■ **Supplied data**:
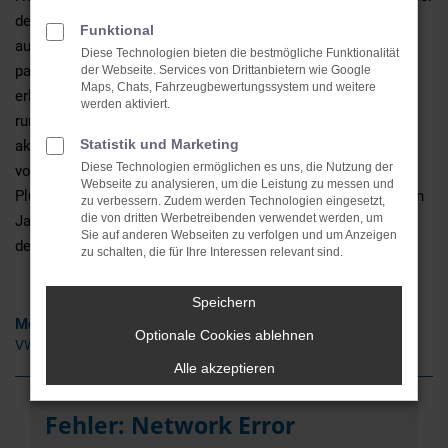
den Antrieben. Für Rügen eignen sich die Fahrzeuge auch
Funktional
aufgrund ihrer Vielfalt, sodass für jedes Bedürfnis das
Diese Technologien bieten die bestmögliche Funktionalität
passende Modell vorhanden ist. Wir vom Autohaus Abraham
der Webseite. Services von Drittanbietern wie Google
Maps, Chats, Fahrzeugbewertungssystem und weitere
erleichtern Ihnen den VW Neuwagen- Kauf und bieten eine
werden aktiviert.
rundum kompetente Beratung. Gerne vergleichen wir die
Statistik und Marketing
aktuellen VW Neuwagen mit gebrauchten Modellen aus
Diese Technologien ermöglichen es uns, die Nutzung der
vorherigen Generationen und zeigen Ihnen die einzelnen
Webseite zu analysieren, um die Leistung zu messen und
Pluspunkte und Vorteile auf. Des Weiteren sind wir seit vielen
zu verbessern. Zudem werden Technologien eingesetzt,
die von dritten Werbetreibenden verwendet werden, um
Jahren in der Region Rügen verankert und somit auch nach
Sie auf anderen Webseiten zu verfolgen und um Anzeigen
dem Kauf gerne weiter Ihr Ansprechpartner.
zu schalten, die für Ihre Interessen relevant sind.
Speichern
Modelle
Optionale Cookies ablehnen
VW Golf Neuwagen Rügen
Alle akzeptieren
Fehler: Network Error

■ **Problem details**: Report every line in the listing that holds the word "Kauf".

■ **Solved problem**:
erleichtern Ihnen den VW Neuwagen- Kauf und bieten eine
dem Kauf gerne weiter Ihr Ansprechpartner.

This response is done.